Three of the five Printz books (and three [?] of the five Newberys) are available in audio; I've now listened to three of these six (Charles and Emma and Homer P. Figg), and I think I may have enjoyed this one the most. (Well, enjoyed might be too strong ... this one had the most strengths as an audiobook.)

Thursday, February 4, 2010

Great heap of turds

OK, now that you have that lovely image (courtesy of Samuel Pepys' diary, October 20, 1660) in your mind, I'll move on to cholera (because they are related and the quote's from the book). Steven Johnson's The Ghost Map is my library's Everybody Reads 2010 selection, and -- as I'm not a speedy nonfiction reader -- I decided to listen instead. This book, subtitled The Story of London's Most Terrifying Epidemic and How It Changed Science, Cities, and the Modern World, introduced me to a 19th century British doctor named John Snow.

Ahead of his time, Snow believed that cholera -- a disease that originated in Asia but made its way to Europe and the Americas as international trade developed -- was transmitted not by foul, odiferous air but by something that made its way into your digestive system. This seems logical to us, since the disease manifests itself by vomiting and diarrhea, but most scientists and doctors believed that London's polluted air and the general filth in which its poor lived were responsible. (Johnson calls these people miasmatists.) But when a particularly virulent outbreak occurred in late August/early September 1854 practically on Snow's doorstep, the doctor took the opportunity to prove his theory. As part of his proof, he created the eponymous map, demonstrating how the water from the contaminated Broad Street pump was drunk by everyone who died from cholera in the first few weeks of September.

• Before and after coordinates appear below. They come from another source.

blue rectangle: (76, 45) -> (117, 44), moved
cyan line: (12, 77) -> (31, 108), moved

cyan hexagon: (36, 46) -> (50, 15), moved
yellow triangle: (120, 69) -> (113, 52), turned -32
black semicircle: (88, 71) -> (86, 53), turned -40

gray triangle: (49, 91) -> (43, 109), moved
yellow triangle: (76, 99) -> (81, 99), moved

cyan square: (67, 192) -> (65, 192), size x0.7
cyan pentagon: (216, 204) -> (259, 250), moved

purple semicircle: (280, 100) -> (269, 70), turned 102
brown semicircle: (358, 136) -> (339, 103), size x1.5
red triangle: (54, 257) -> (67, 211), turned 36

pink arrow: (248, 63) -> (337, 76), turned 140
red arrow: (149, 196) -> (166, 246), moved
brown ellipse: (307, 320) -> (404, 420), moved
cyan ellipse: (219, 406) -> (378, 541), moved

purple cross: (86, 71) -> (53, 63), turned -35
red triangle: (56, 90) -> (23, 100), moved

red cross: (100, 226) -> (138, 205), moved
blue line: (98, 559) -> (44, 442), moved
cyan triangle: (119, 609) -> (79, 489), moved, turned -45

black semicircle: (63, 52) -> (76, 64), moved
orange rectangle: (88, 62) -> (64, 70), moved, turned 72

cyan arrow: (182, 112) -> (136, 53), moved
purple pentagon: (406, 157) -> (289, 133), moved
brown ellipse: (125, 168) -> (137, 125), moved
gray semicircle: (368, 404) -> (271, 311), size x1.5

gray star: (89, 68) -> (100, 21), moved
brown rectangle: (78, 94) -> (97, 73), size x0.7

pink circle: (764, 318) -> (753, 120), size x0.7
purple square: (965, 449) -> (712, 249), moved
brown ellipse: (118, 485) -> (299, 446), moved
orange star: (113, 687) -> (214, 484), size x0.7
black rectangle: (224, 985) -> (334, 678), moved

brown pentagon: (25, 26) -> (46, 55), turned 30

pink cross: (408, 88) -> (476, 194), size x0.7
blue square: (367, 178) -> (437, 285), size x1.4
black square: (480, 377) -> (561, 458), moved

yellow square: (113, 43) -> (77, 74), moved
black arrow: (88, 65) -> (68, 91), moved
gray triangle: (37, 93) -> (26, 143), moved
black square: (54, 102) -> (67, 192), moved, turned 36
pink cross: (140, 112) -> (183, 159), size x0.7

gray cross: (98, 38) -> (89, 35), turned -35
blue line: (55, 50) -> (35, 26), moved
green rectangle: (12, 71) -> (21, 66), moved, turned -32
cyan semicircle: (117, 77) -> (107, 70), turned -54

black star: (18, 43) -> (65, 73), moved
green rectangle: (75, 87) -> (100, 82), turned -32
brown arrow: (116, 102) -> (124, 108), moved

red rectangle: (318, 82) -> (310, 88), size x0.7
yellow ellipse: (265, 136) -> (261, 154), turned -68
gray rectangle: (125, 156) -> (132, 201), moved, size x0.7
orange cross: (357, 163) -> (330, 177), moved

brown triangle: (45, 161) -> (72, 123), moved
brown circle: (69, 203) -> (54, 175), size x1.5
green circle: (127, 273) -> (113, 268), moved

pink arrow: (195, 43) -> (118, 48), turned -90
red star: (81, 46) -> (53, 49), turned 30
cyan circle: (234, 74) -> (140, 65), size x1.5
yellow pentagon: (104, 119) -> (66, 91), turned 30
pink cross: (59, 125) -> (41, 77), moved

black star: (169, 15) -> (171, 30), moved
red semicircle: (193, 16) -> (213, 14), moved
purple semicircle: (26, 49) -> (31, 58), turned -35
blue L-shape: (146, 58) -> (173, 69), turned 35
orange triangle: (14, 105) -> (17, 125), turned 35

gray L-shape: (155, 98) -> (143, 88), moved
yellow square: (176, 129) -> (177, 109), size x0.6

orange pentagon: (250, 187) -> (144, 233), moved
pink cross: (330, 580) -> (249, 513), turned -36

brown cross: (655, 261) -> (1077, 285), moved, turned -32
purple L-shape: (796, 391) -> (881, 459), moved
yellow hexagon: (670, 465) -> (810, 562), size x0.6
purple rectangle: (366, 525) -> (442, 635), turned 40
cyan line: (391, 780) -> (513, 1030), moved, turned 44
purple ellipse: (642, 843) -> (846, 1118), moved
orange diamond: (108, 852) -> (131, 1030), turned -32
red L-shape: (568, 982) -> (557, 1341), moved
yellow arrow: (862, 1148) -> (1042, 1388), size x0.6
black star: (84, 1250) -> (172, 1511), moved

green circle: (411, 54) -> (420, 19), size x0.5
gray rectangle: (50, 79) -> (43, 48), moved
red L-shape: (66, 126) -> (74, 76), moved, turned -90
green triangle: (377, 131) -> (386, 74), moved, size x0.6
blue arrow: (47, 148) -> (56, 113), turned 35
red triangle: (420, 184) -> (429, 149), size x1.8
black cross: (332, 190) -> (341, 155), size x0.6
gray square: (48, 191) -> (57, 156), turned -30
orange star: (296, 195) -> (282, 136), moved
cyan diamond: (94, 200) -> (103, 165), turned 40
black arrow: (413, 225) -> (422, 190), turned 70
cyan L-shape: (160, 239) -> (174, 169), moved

Among the many interesting things I learned from this book was that the city of London had actually begun to deal with the problem of an ever-increasing human population and its waste products. But that the solution -- dumping it into the Thames River -- was more dangerous than the excrement itself. Humans know not to eat our own filth, but we will if we don't know when that filth ends up in our water supply. It took another 10 years (and The Great Stink) before a sewer system (considered a marvel of 19th century engineering) sent the waste far enough away so that the Thames recovered its (relatively) pristine state. Alas, Dr. Snow did not live to see his views generally adopted, but at least they named a pub after him!

The Ghost Map is read by Alan Sklar, a narrator I've not encountered before (he appears to only read adult titles). I found him to be a bit too low-key to consistently sustain my interest in this story. There were lengthy passages (not to mention a disc-long epilogue singing the praises of urban living) on miasmatism and other topics where I occasionally tuned out. Sklar's neutral, dispassionate reading just got to be a little dull. My expectations were a bit skewed, though. Based on the title and the setting, I thought I was in for a more riveting story narrated with more dramatic interpretation by someone with an English accent. Oh well. They'll be plenty of opportunities for those.